Hace tiempo no veía a uno de tu tipo y lograste que emergiera de mi memoria una sonrisa .
Llegaste en 1989 a nuestra casa. La familia había crecido, ya éramos cinco y no cabíamos todos en la pick-up (no me pregunten cómo hacíamos para ubicarnos todos dentro de una cabina, pero estoy segura que ahora es ilegal). Tuviste una aceptación inmediata, pues aunque eras duro por los cuatro costados, eras indudablemente más cómodo que el anterior. Además, podíamos darnos el lujo de cerrar las puertas con fuerza, sin que nos culparas de maltratarte. La única que batallaba un poco para dominarte era mi mamá que en cada curva sacaba todas sus fuerzas para mover el timón. Pero no era tu culpa estaba previsto que un vigoroso ruso lo hiciera.

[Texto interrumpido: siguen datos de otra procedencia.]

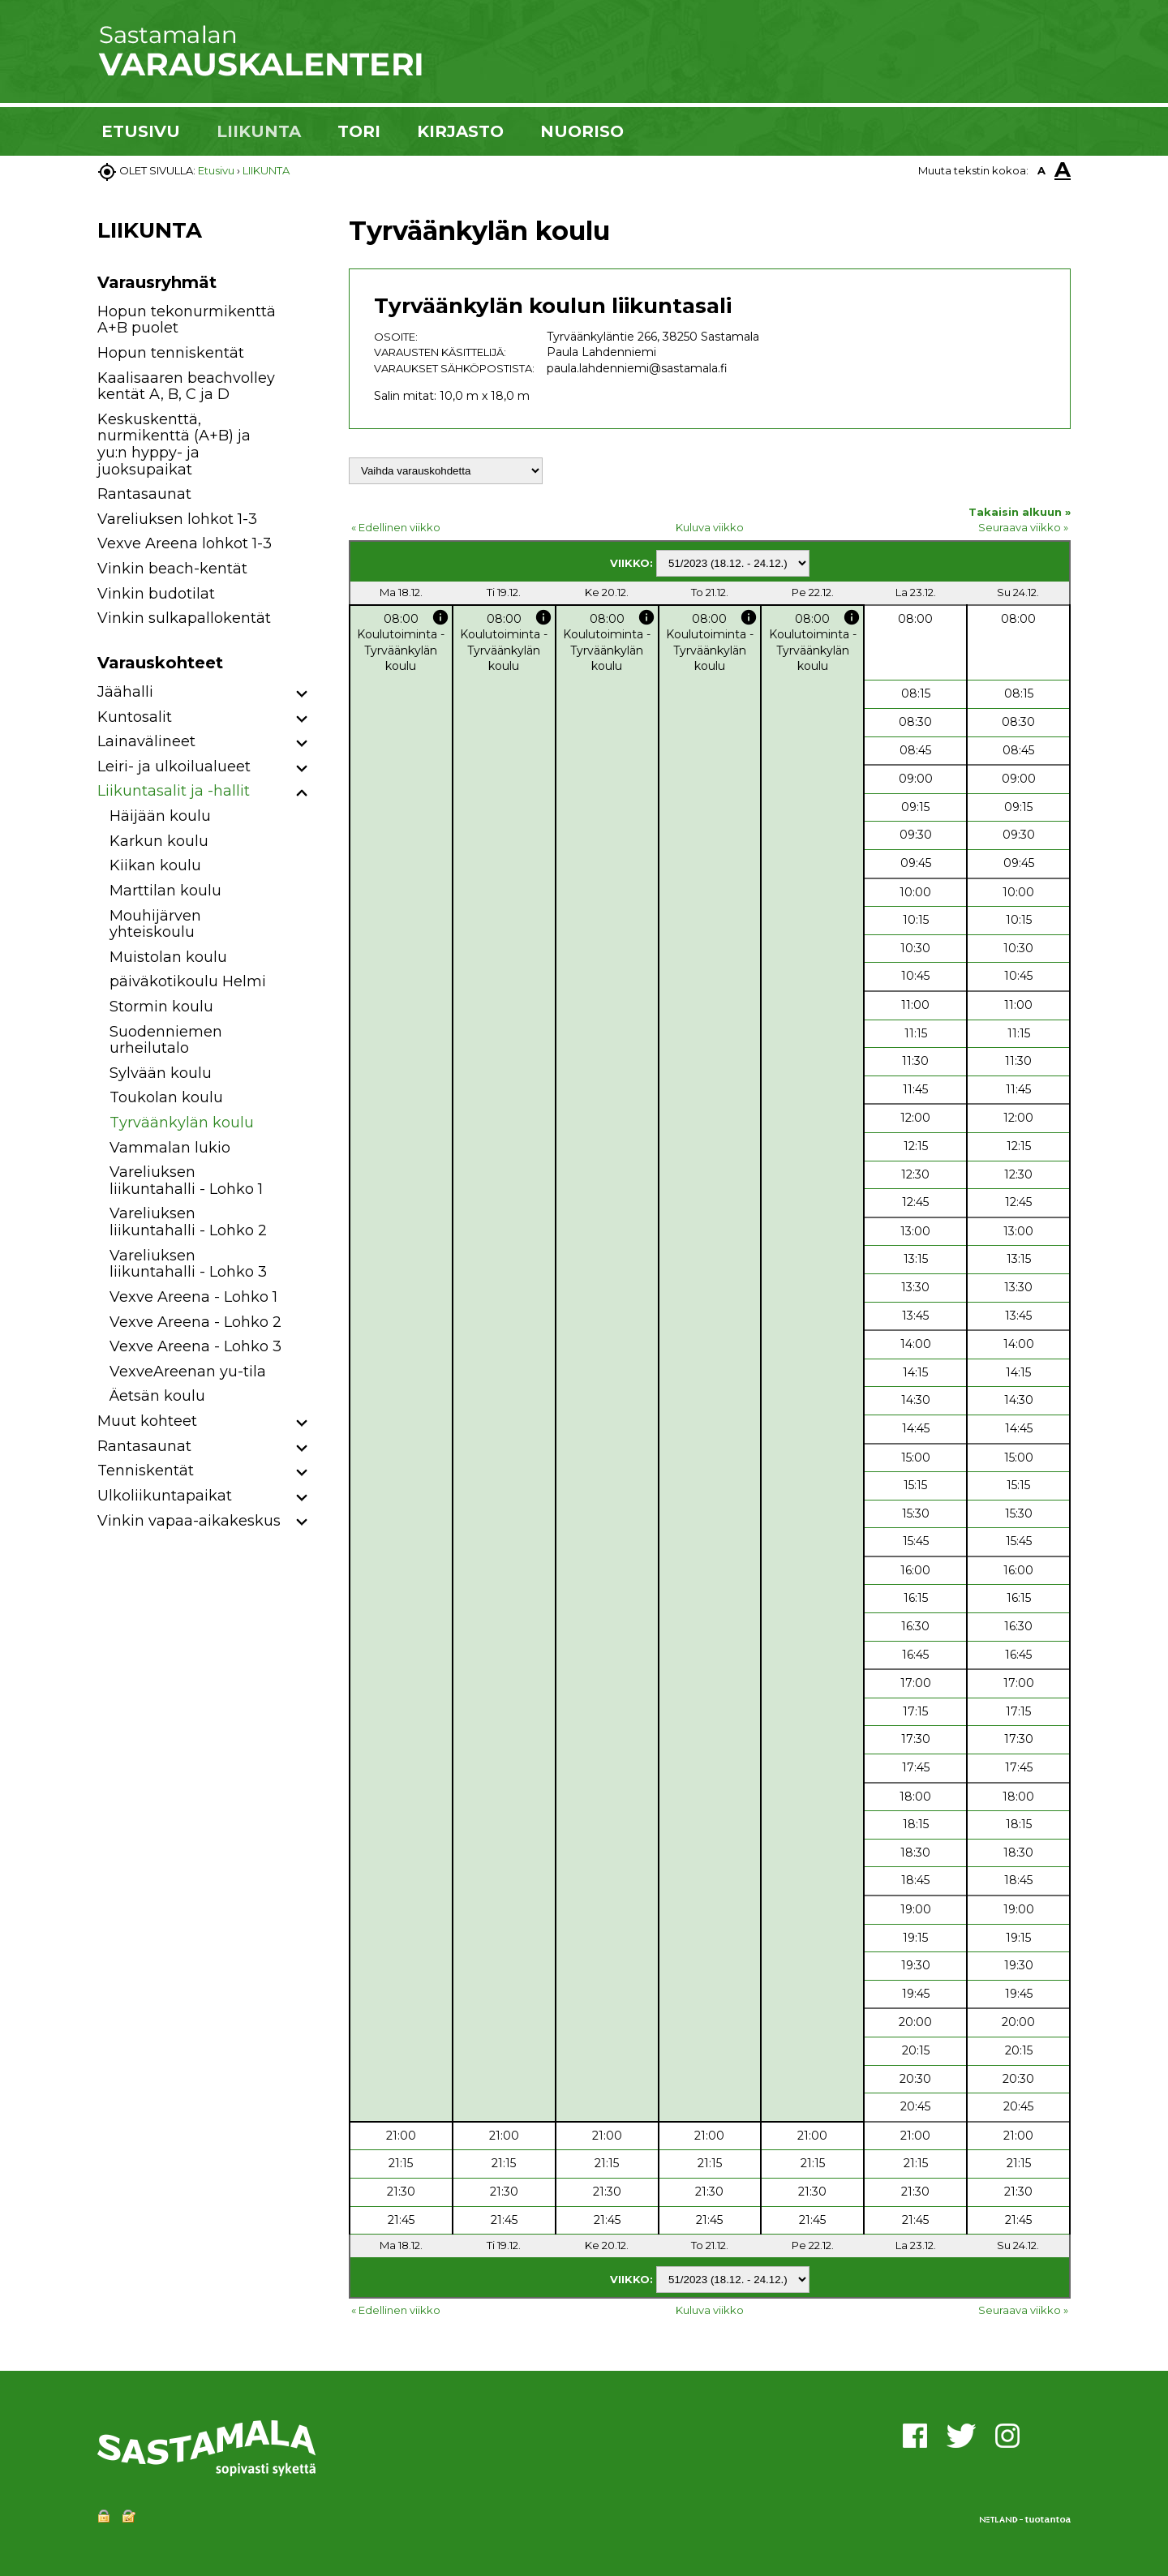 The width and height of the screenshot is (1168, 2576). What do you see at coordinates (189, 1521) in the screenshot?
I see `Vinkin vapaa-aikakeskus` at bounding box center [189, 1521].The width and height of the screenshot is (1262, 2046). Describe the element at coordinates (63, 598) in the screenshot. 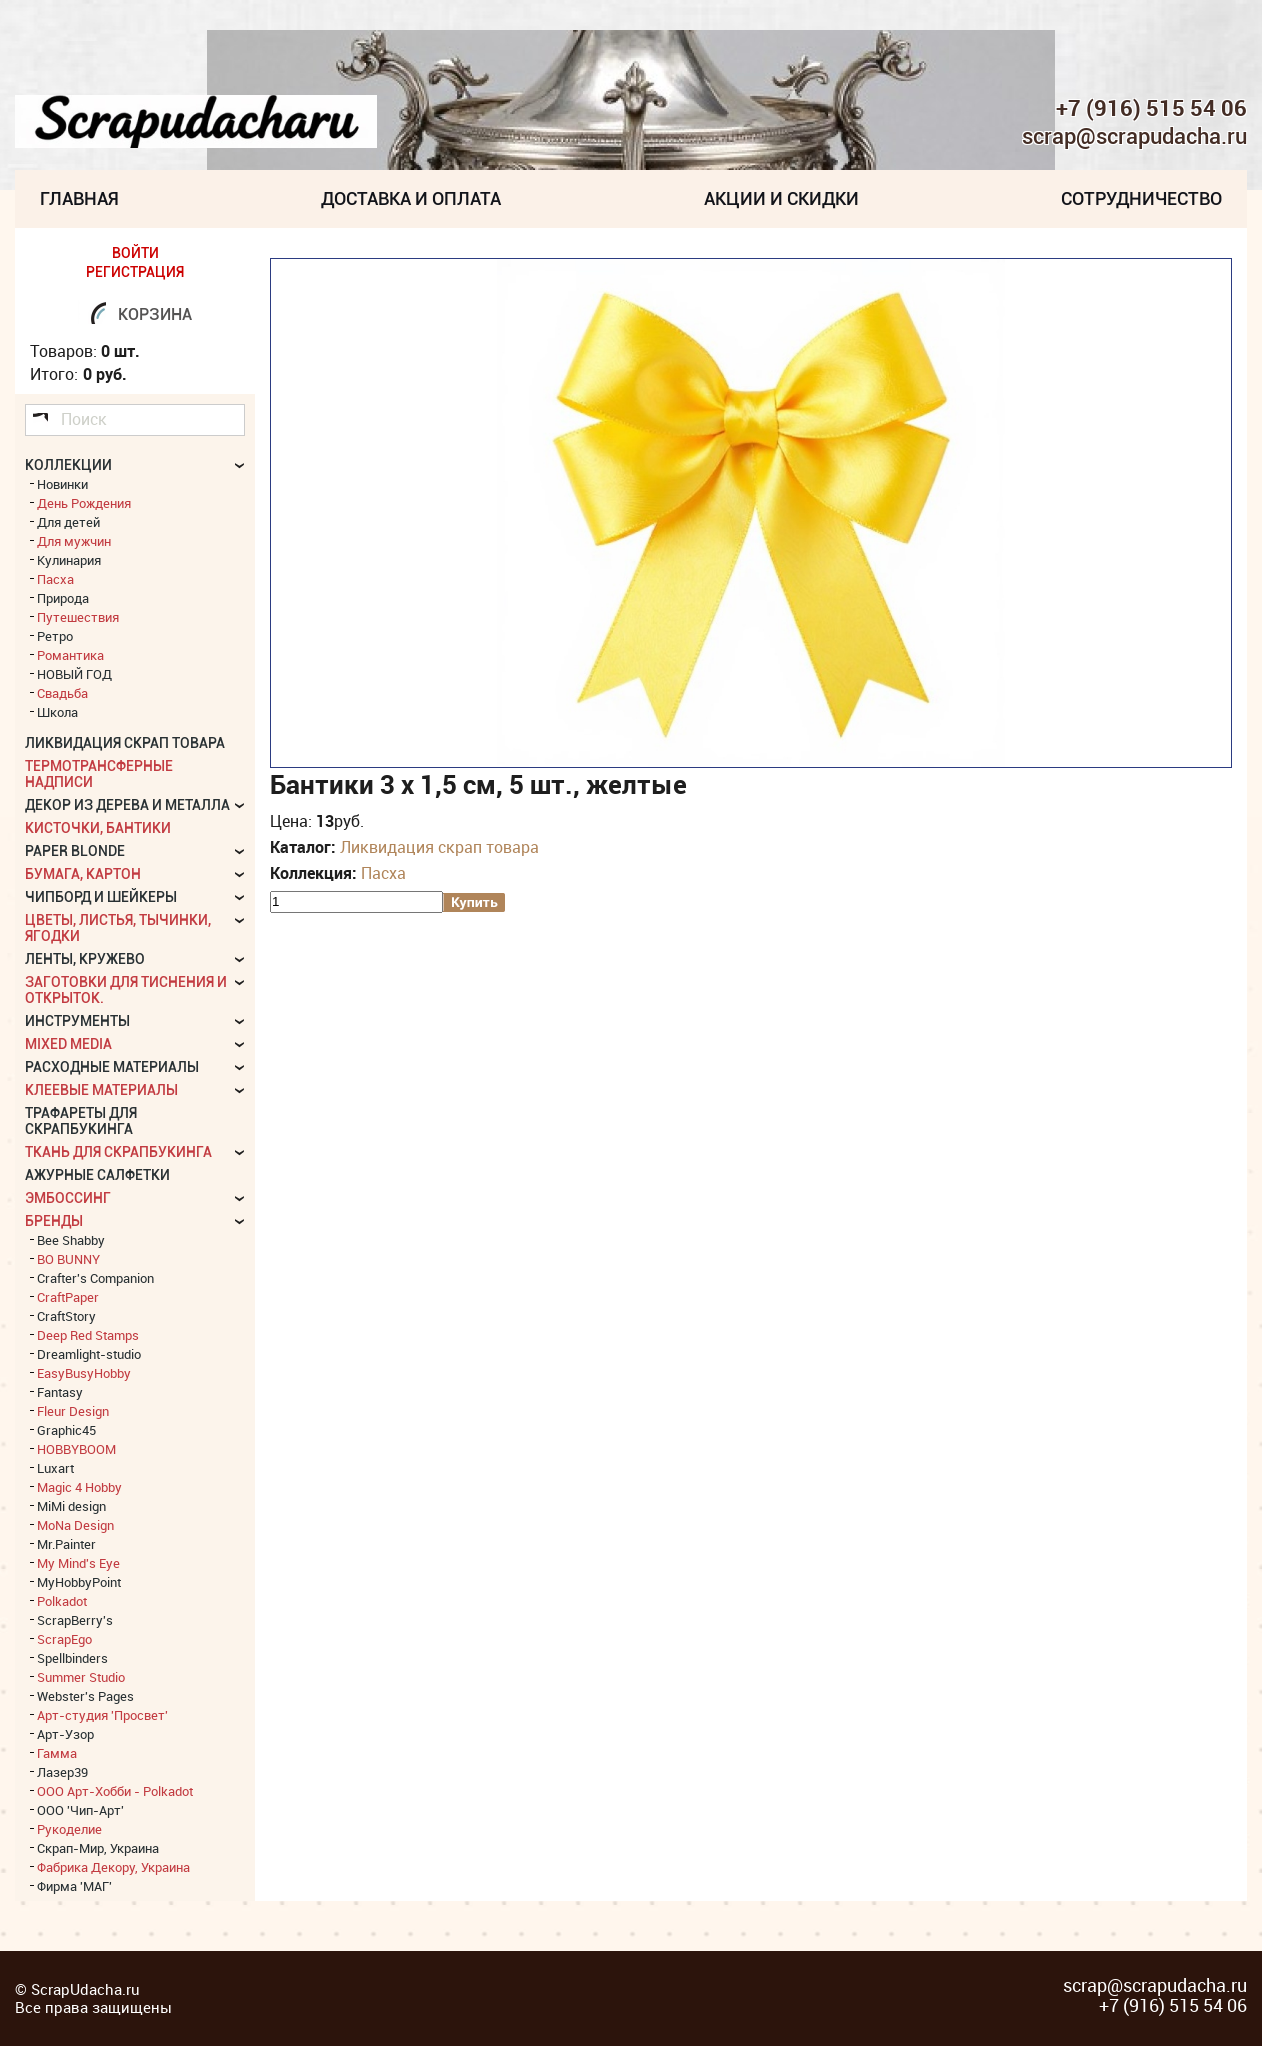

I see `Природа` at that location.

Me acompañaste todos los días al colegio, dejando tu aliento en cada tramo para llegar. Fuimos contigo a Cerro Azul, en aquel viaje inolvidable en que visitamos también la fábrica de Milkito. Cumpliste la valerosa hazaña de llegar hasta Huancayo, aunque con tropiezos. Te pegué mi sticker de la promoción. Mis hermanas saltaron sobre ti en innumerables ocasiones.
No recuerdo cuando te fuiste y prefiero que siga siendo así. Sólo quiero mantener en la memoria lo que evocas: el recuerdo de mi familia unida. Y aunque sé que peco de egoísta, me gustaría que volvieras para reunirnos otra vez.
Querido Lada, espero que nos encontremos otra vez.